Kathleen Parker has a major case of secular reason sickness and
it needs to be cured. I'll keep this short and
simple. Here is an offensive line from one of
Kat's latest columns:
How about social conservatives make their arguments without
bringing God into it? By all means, let faith inform one’s
values, but let reason inform one’s public arguments.
Problem #1: Social conservatives very rarely argue for
their public policy positions on the basis of straight-up
revelation. It is much more common to hear them talk about
scientific evidence that life begins from conception (which could
be found in an embryology textbook, for example) than to hear a
scriptural exegesis of, say, Jeremiah 1. If anything,
American social conservatives have worked quite assiduously to
persuade their fellow citizens without direct appeal to
revelation.
I think the Yale Law professor Stephen Carter was more correct
several years ago when he complained conservative Christians
relied on a platform that lacked spiritual distinctives and
simply mimicked Republican positions. See, Kathleen, Mr.

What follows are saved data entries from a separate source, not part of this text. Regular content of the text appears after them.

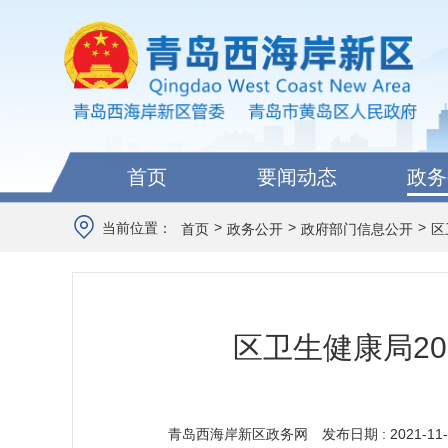
首页
要闻动态
政务
>
>
>
当前位置：
首页
政务公开
政府部门信息公开
区
区卫生健康局2
青岛西海岸新区政务网
发布日期 : 2021-11-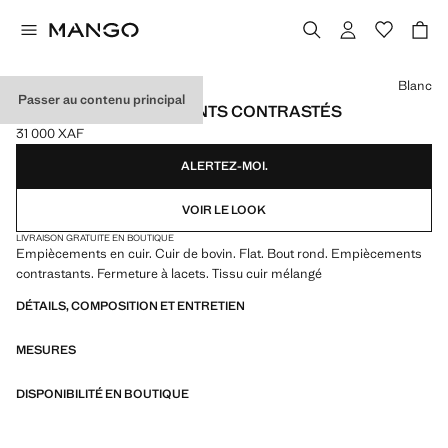
Choisissez une couleur
Blanc
Passer au contenu principal
BASKETS EMPIÈCEMENTS CONTRASTÉS
31 000 XAF
Prix actuel [31 000 XAF ]
ALERTEZ-MOI.
VOIR LE LOOK
LIVRAISON GRATUITE EN BOUTIQUE
Empiècements en cuir. Cuir de bovin. Flat. Bout rond. Empiècements
contrastants. Fermeture à lacets. Tissu cuir mélangé
DÉTAILS, COMPOSITION ET ENTRETIEN
MESURES
DISPONIBILITÉ EN BOUTIQUE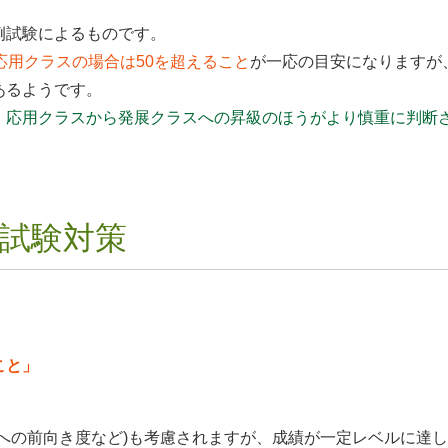
例試験によるものです。
応用クラスの場合は50を超えること
が一応の目安になりますが
あるようです。
、応用クラスから発展クラスへの昇級のほうがより慎重に判断
例試験対策
こと」
への前向き度など)も考慮されますが、成績が一定レベルに達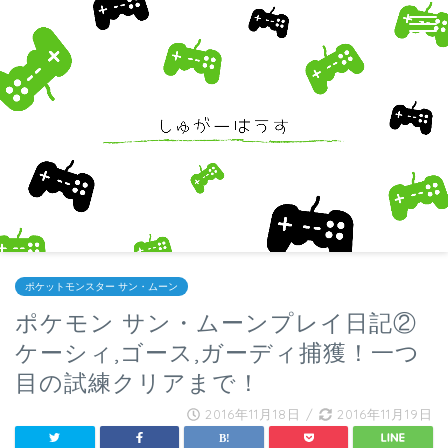
ポケットモンスター サン・ムーン
ポケモン サン・ムーンプレイ日記②
ケーシィ,ゴース,ガーディ捕獲！一つ
目の試練クリアまで！
2016年11月18日
/
2016年11月19日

Carter is a scholar in the area of law and religion. His
observation runs completely counter to yours, which you have
seemingly formed on the fly in response to your personal Sarah
Palin fiasco.
And let us not forget that when some Christian leaders hid behind
the separation of church and state to avoid addressing topics
like Vietnam, the civil rights movement, and nuclear
proliferation, their liberal colleagues were applauded for highly
public spiritual approaches to those controversies. When
liberals do it, we call it "speaking truth to power" or "speaking
prophetically." When conservative religionists enter the
political process, everyone suddenly frets about impending
theocracy.
Problem #2: Ms. Parker acts as though everything we discuss
in politics can be parsed scientifically. This is the same
sort of casual toss-off we get when some self-satisfied personage
says, "You can't legislate morality." Really? Hate
crimes? The illegality of segregation? A welfare
state? Human rights?
The simple fact is that politics concerns itself with the realm
of value as well as the realm of fact. There are both
religious and philosophical approaches to questions of
value. Is there any compelling reason to commit
epistemological segregation, Ms. Parker? Must the religious
contestants sit at the back of the bus to satisfy you?